Dataset excerpts:
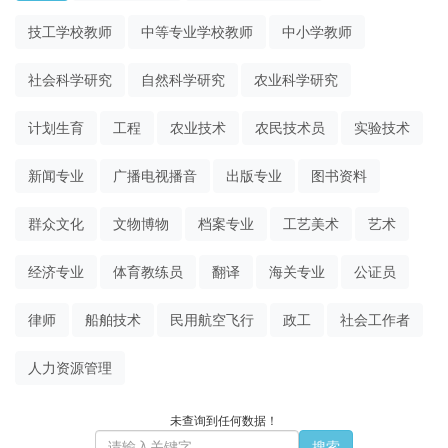
技工学校教师
中等专业学校教师
中小学教师
社会科学研究
自然科学研究
农业科学研究
计划生育
工程
农业技术
农民技术员
实验技术
新闻专业
广播电视播音
出版专业
图书资料
群众文化
文物博物
档案专业
工艺美术
艺术
经济专业
体育教练员
翻译
海关专业
公证员
律师
船舶技术
民用航空飞行
政工
社会工作者
人力资源管理
未查询到任何数据！
搜索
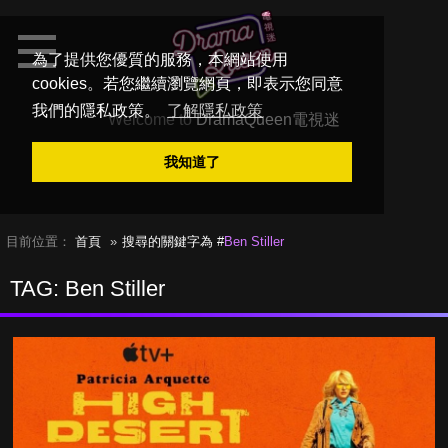
為了提供您優質的服務，本網站使用
cookies。若您繼續瀏覽網頁，即表示您同意
我們的隱私政策。
了解隱私政策
Welcome to
DramaQueen電視迷
我知道了
目前位置：
首頁
搜尋的關鍵字為 #
Ben Stiller
TAG: Ben Stiller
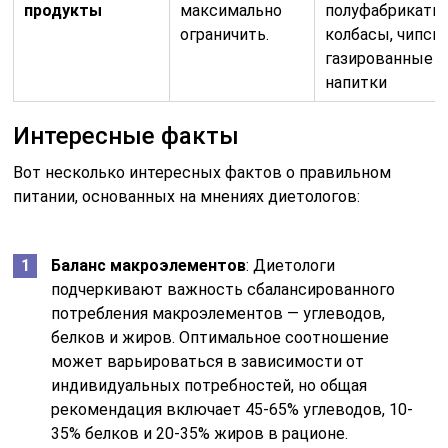
продукты
максимально
полуфабрикаты
ограничить.
колбасы, чипсы
газированные
напитки
Интересные факты
Вот несколько интересных фактов о правильном
питании, основанных на мнениях диетологов:
Баланс макроэлементов
: Диетологи
подчеркивают важность сбалансированного
потребления макроэлементов — углеводов,
белков и жиров. Оптимальное соотношение
может варьироваться в зависимости от
индивидуальных потребностей, но общая
рекомендация включает 45-65% углеводов, 10-
35% белков и 20-35% жиров в рационе.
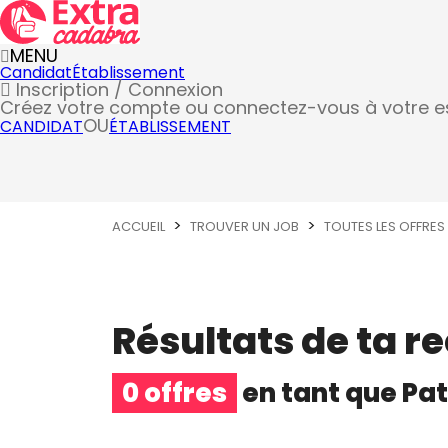
MENU
Candidat
Établissement
Inscription / Connexion
Créez votre compte
ou connectez-vous à votre 
OU
CANDIDAT
ÉTABLISSEMENT
ACCUEIL
TROUVER UN JOB
TOUTES LES OFFRES
Résultats de ta r
0 offres
en tant que
Pat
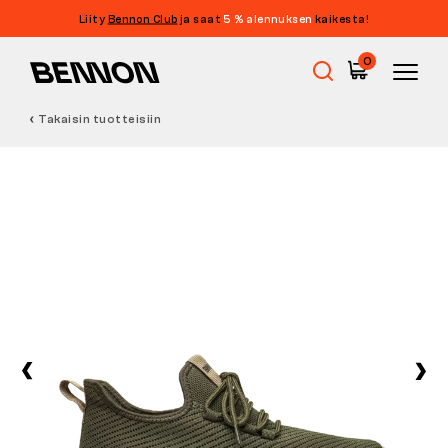
Liity
Bennon Club
ja saat
5 % alennuksen
kaikesta!
0
Takaisin tuotteisiin
Ale
Työkengät
Paljasjalkakengät
Outdoor
Vapaa-ajan kengät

Activity: Scan the data above; copy every line where "углеводов" appears.

Finished exercise:
потребления макроэлементов — углеводов,
рекомендация включает 45-65% углеводов, 10-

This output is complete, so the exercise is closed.